## Problem
Each line below from the "Trendchef B.V.: Uw one-stop groothandel" line through the "Comportamento Alimentar" line, those two included, must be restated word for word; the pictures must not be.

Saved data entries
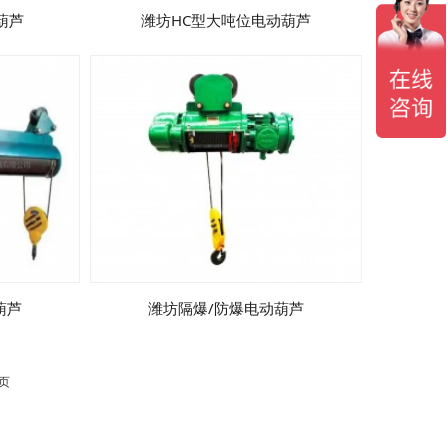
葫芦
潍坊HC型大吨位电动葫芦
葫芦
潍坊隔爆/防爆电动葫芦
 页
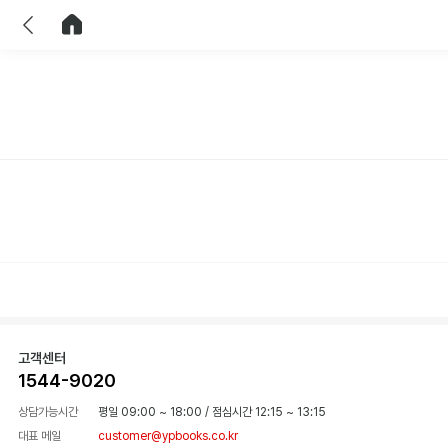
이전
홈으로 이동
고객센터
1544-9020
상담가능시간
평일 09:00 ~ 18:00
/
점심시간 12:15 ~ 13:15
대표 메일
customer@ypbooks.co.kr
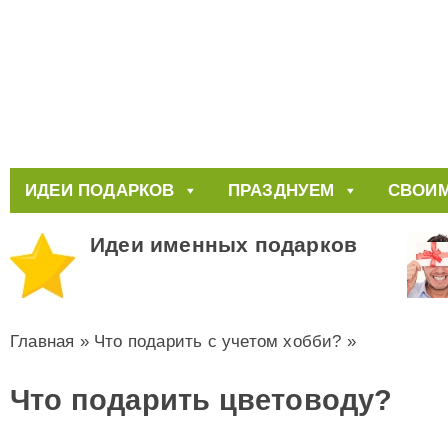
ИДЕИ ПОДАРКОВ
ПРАЗДНУЕМ
СВОИМ
Идеи именных подарков
Главная
»
Что подарить с учетом хобби?
»
Что подарить цветоводу?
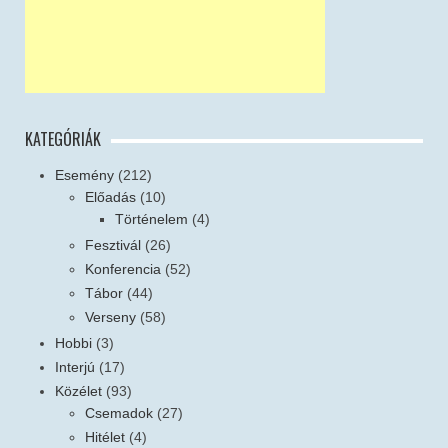
KATEGÓRIÁK
Esemény
(212)
Előadás
(10)
Történelem
(4)
Fesztivál
(26)
Konferencia
(52)
Tábor
(44)
Verseny
(58)
Hobbi
(3)
Interjú
(17)
Közélet
(93)
Csemadok
(27)
Hitélet
(4)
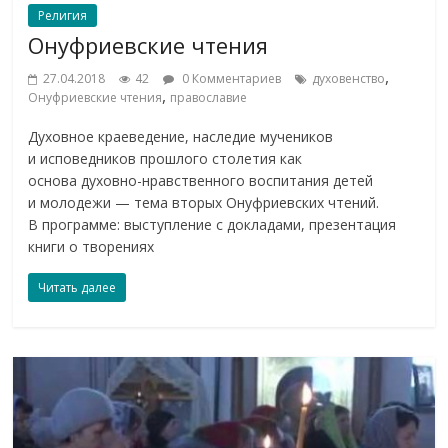
Религия
Онуфриевские чтения
,
27.04.2018
42
0 Комментариев
духовенство
,
Онуфриевские чтения
православие
Духовное краеведение, наследие мучеников
и исповедников прошлого столетия как
основа духовно-нравственного воспитания детей
и молодежи — тема вторых Онуфриевских чтений.
В программе: выступление с докладами, презентация
книги о творениях
Читать далее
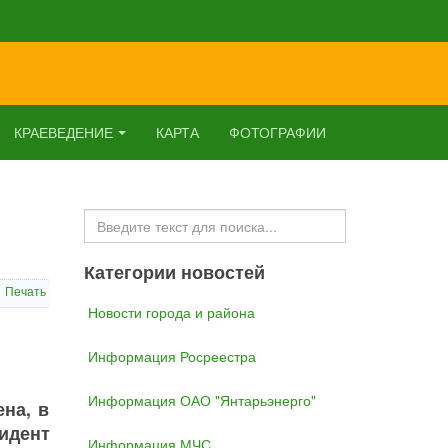
КРАЕВЕДЕНИЕ
КАРТА
ФОТОГРАФИИ
Искать...
Категории новостей
Печать
Новости города и района
Информация Росреестра
Информация ОАО "Янтарьэнерго"
на, в
идент
Информация МЧС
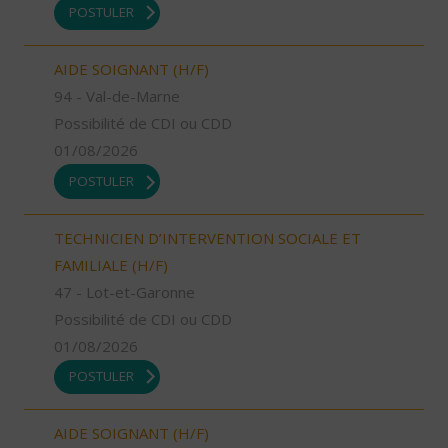
POSTULER
AIDE SOIGNANT (H/F)
94 - Val-de-Marne
Possibilité de CDI ou CDD
01/08/2026
POSTULER
TECHNICIEN D’INTERVENTION SOCIALE ET
FAMILIALE (H/F)
47 - Lot-et-Garonne
Possibilité de CDI ou CDD
01/08/2026
POSTULER
AIDE SOIGNANT (H/F)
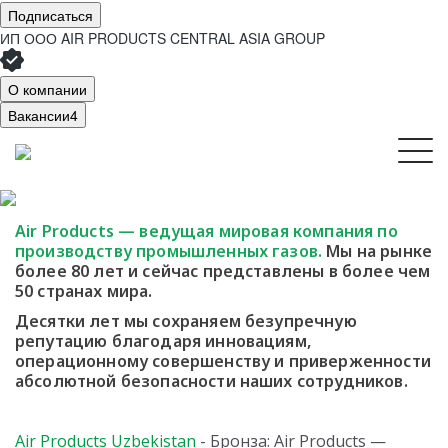
Подписаться
ИП ООО AIR PRODUCTS CENTRAL ASIA GROUP
О компании
Вакансии
4
Air Products — ведущая мировая компания
по
производству промышленных газов.
Мы
на рынке
более 80 лет и сейчас представлены в более чем
50 странах мира.
Десятки лет мы сохраняем безупречную
репутацию благодаря инновациям,
операционному совершенству и приверженности
абсолютной безопасности наших сотрудников.
Air Products Uzbekistan
- Бронза: Air Products —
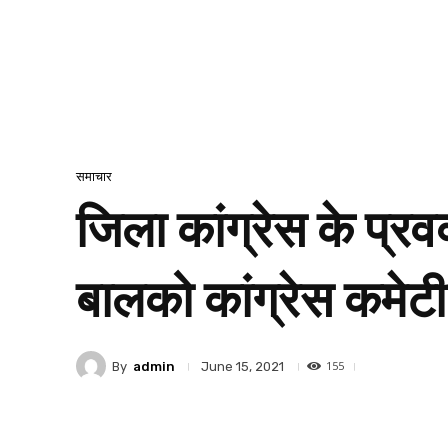
समाचार
जिला कांग्रेस के प्र
बालको कांग्रेस कमेटी 
155
By
admin
June 15, 2021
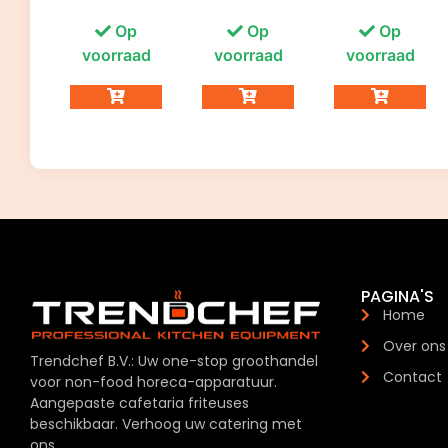
Op
Op
Op
voorraad
voorraad
voorraad
PAGINA'S
Home
Over ons
Trendchef B.V.: Uw one-stop groothandel
Contact
voor non-food horeca-apparatuur.
Aangepaste cafetaria friteuses
beschikbaar. Verhoog uw catering met
ons.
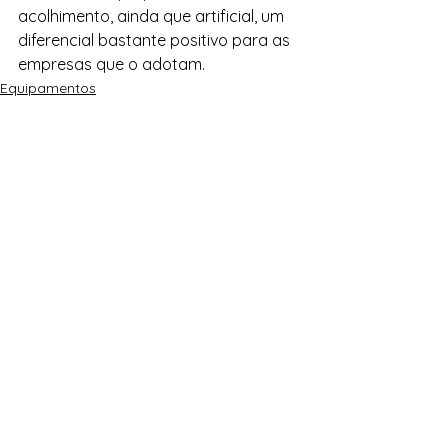
acolhimento, ainda que artificial, um 
diferencial bastante positivo para as 
empresas que o adotam. 
Equipamentos
Comportamento Alimentar
Ver tudo
Posts recentes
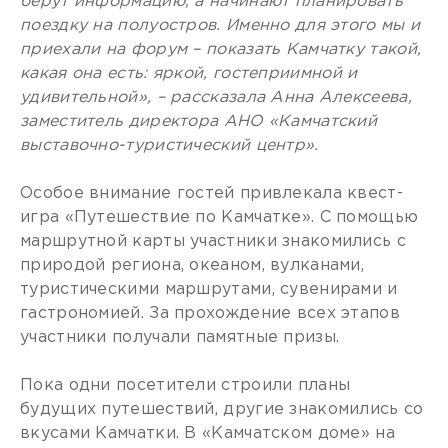
берут информацию, а начинают планировать
поездку на полуостров. Именно для этого мы и
приехали на форум – показать Камчатку такой,
какая она есть: яркой, гостеприимной и
удивительной», – рассказала Анна Алексеева,
заместитель директора АНО «Камчатский
выставочно-туристический центр».
Особое внимание гостей привлекала квест-
игра «Путешествие по Камчатке». С помощью
маршрутной карты участники знакомились с
природой региона, океаном, вулканами,
туристическими маршрутами, сувенирами и
гастрономией. За прохождение всех этапов
участники получали памятные призы.
Пока одни посетители строили планы
будущих путешествий, другие знакомились со
вкусами Камчатки. В «Камчатском доме» на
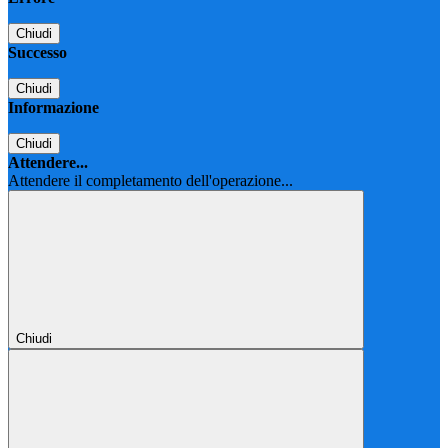
Chiudi
Successo
Chiudi
Informazione
Chiudi
Attendere...
Attendere il completamento dell'operazione...
Chiudi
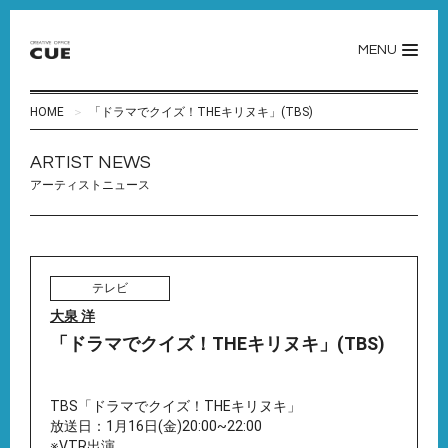
MENU
HOME
「ドラマでクイズ！THEキリヌキ」(TBS)
ARTIST NEWS
アーティストニュース
テレビ
大泉 洋
「ドラマでクイズ！THEキリヌキ」(TBS)
TBS「ドラマでクイズ！THEキリヌキ」
放送日：1月16日(金)20:00~22:00
※VTR出演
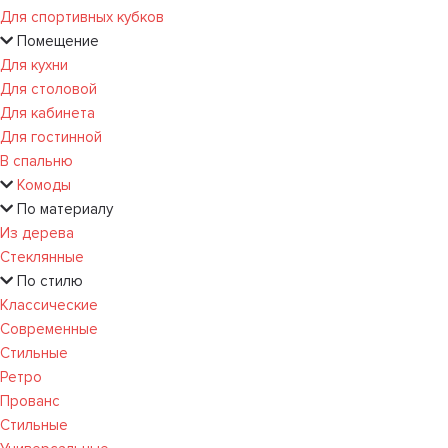
Для спортивных кубков
Помещение
Для кухни
Для столовой
Для кабинета
Для гостинной
В спальню
Комоды
По материалу
Из дерева
Стеклянные
По стилю
Классические
Современные
Стильные
Ретро
Прованс
Стильные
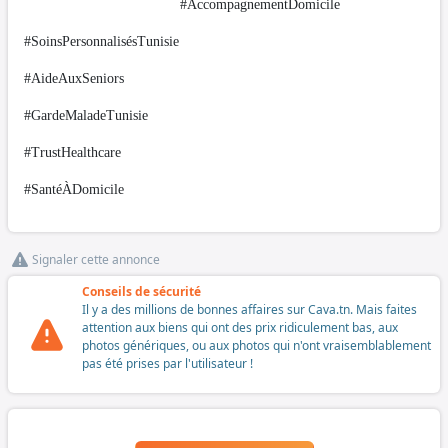
#AccompagnementDomicile
#SoinsPersonnalisésTunisie
#AideAuxSeniors
#GardeMaladeTunisie
#TrustHealthcare
#SantéÀDomicile
Signaler cette annonce
Conseils de sécurité
Il y a des millions de bonnes affaires sur Cava.tn. Mais faites
attention aux biens qui ont des prix ridiculement bas, aux
photos génériques, ou aux photos qui n'ont vraisemblablement
pas été prises par l'utilisateur !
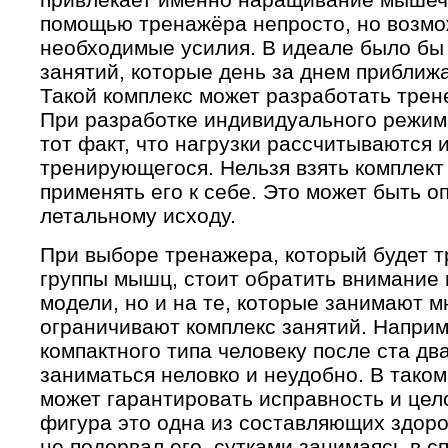
помощью тренажёра непросто, но возмо
необходимые усилия. В идеале было бы
занятий, которые день за днем приближа
Такой комплекс может разработать трен
При разработке индивидуального режима
тот факт, что нагрузки рассчитываются 
тренирующегося. Нельзя взять комплект
применять его к себе. Это может быть о
летальному исходу.
При выборе тренажера, который будет 
группы мышц, стоит обратить внимание 
модели, но и на те, которые занимают м
ограничивают комплекс занятий. Наприм
компактного типа человеку после ста дв
заниматься неловко и неудобно. В таком
может гарантировать исправность и цел
фигура это одна из составляющих здоро
не подорвал его, сутками занимаясь в с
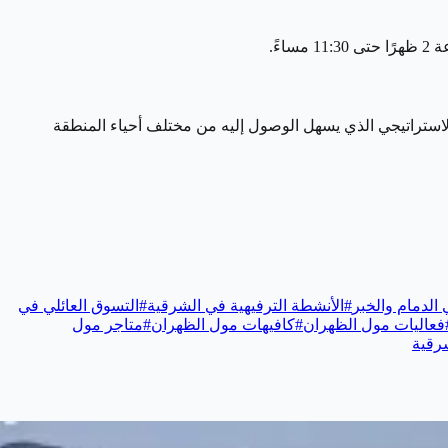
الاستراتيجي الذي يسهل الوصول إليه من مختلف أحياء المنطقة
الدمام والخبر
#
الأنشطة الترفيهية في الشرقية
#
التسوق العائلي في
فعاليات مول الظهران
#
كافيهات مول الظهران
#
متاجر مول
رقية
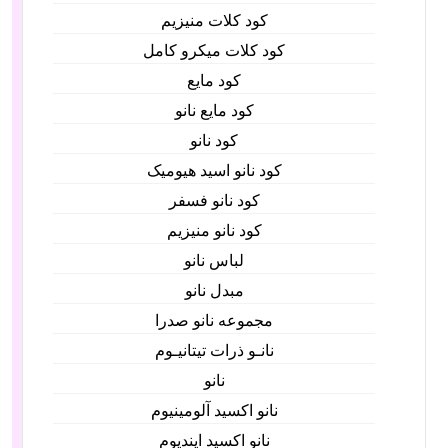
کود کلات منیزیم
کود کلات میکرو کامل
کود مایع
کود مایع نانو
کود نانو
کود نانو اسید هیومیک
کود نانو فسفر
کود نانو منیزیم
لباس نانو
مبدل نانو
مجموعه نانو صدرا
نانـو ذرات تیتانیـوم
نانو
نانو اکسید آلومینیوم
نانو اکسید ایندیوم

## Worked solution
Trendchef B.V.: Uw one-stop groothandel
Contact
voor non-food horeca-apparatuur.
Aangepaste cafetaria friteuses
beschikbaar. Verhoog uw catering met
ons.
acolhimento, ainda que artificial, um 
diferencial bastante positivo para as 
empresas que o adotam. 
Equipamentos
Comportamento Alimentar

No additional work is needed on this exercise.